Extracted records Start Marker

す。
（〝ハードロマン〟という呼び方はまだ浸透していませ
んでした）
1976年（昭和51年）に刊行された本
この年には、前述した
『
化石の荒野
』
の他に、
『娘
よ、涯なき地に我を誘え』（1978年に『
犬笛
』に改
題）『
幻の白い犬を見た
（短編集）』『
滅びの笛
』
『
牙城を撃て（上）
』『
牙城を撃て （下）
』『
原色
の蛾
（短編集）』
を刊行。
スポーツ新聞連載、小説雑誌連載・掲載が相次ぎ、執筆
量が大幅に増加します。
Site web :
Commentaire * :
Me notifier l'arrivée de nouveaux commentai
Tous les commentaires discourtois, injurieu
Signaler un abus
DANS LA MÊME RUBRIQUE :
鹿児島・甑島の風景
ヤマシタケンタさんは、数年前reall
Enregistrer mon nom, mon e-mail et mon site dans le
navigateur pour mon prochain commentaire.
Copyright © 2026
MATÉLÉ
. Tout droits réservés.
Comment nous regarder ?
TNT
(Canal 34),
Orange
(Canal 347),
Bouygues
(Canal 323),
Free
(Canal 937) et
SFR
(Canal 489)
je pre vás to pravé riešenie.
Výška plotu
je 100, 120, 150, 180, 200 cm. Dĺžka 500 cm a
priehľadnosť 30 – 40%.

Extracted records End Marker

What to produce: Please write out the entries exactly, keeping every line intact.

Your solution:
す。
（〝ハードロマン〟という呼び方はまだ浸透していませ
んでした）
1976年（昭和51年）に刊行された本
この年には、前述した
『
化石の荒野
』
の他に、
『娘
よ、涯なき地に我を誘え』（1978年に『
犬笛
』に改
題）『
幻の白い犬を見た
（短編集）』『
滅びの笛
』
『
牙城を撃て（上）
』『
牙城を撃て （下）
』『
原色
の蛾
（短編集）』
を刊行。
スポーツ新聞連載、小説雑誌連載・掲載が相次ぎ、執筆
量が大幅に増加します。
Site web :
Commentaire * :
Me notifier l'arrivée de nouveaux commentai
Tous les commentaires discourtois, injurieu
Signaler un abus
DANS LA MÊME RUBRIQUE :
鹿児島・甑島の風景
ヤマシタケンタさんは、数年前reall
Enregistrer mon nom, mon e-mail et mon site dans le
navigateur pour mon prochain commentaire.
Copyright © 2026
MATÉLÉ
. Tout droits réservés.
Comment nous regarder ?
TNT
(Canal 34),
Orange
(Canal 347),
Bouygues
(Canal 323),
Free
(Canal 937) et
SFR
(Canal 489)
je pre vás to pravé riešenie.
Výška plotu
je 100, 120, 150, 180, 200 cm. Dĺžka 500 cm a
priehľadnosť 30 – 40%.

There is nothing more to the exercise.